Stored entries
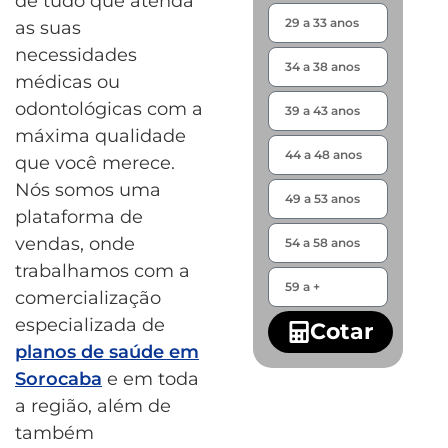
de tudo que atenda
as suas
necessidades
médicas ou
odontológicas com a
máxima qualidade
que você merece.
Nós somos uma
plataforma de
vendas, onde
trabalhamos com a
comercialização
especializada de
Cotar
planos de saúde em
Sorocaba
e em toda
a região, além de
também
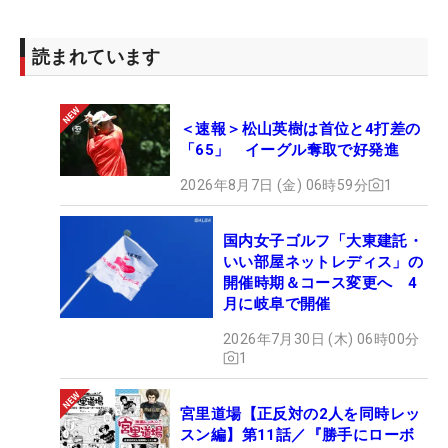
読まれています
＜速報＞松山英樹は首位と4打差の
「65」 イーグル奪取で好発進
2026年8月7日 (金) 06時59分
1
国内女子ゴルフ「大東建託・
いい部屋ネットレディス」の
開催時期＆コース変更へ 4
月に岐阜で開催
2026年7月30日 (木) 06時00分
1
宮里道場【正反対の2人を同時レッ
スン編】第11話／『勝手にローボ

ACTIVITY: Restate the data above word for word, so that the only difference is the missing pictures.

RESULT OF THIS EXERCISE:
de tudo que atenda
as suas
necessidades
médicas ou
odontológicas com a
máxima qualidade
que você merece.
Nós somos uma
plataforma de
vendas, onde
trabalhamos com a
comercialização
especializada de
Cotar
planos de saúde em
Sorocaba
e em toda
a região, além de
também
読まれています
＜速報＞松山英樹は首位と4打差の
「65」 イーグル奪取で好発進
2026年8月7日 (金) 06時59分
1
国内女子ゴルフ「大東建託・
いい部屋ネットレディス」の
開催時期＆コース変更へ 4
月に岐阜で開催
2026年7月30日 (木) 06時00分
1
宮里道場【正反対の2人を同時レッ
スン編】第11話／『勝手にローボ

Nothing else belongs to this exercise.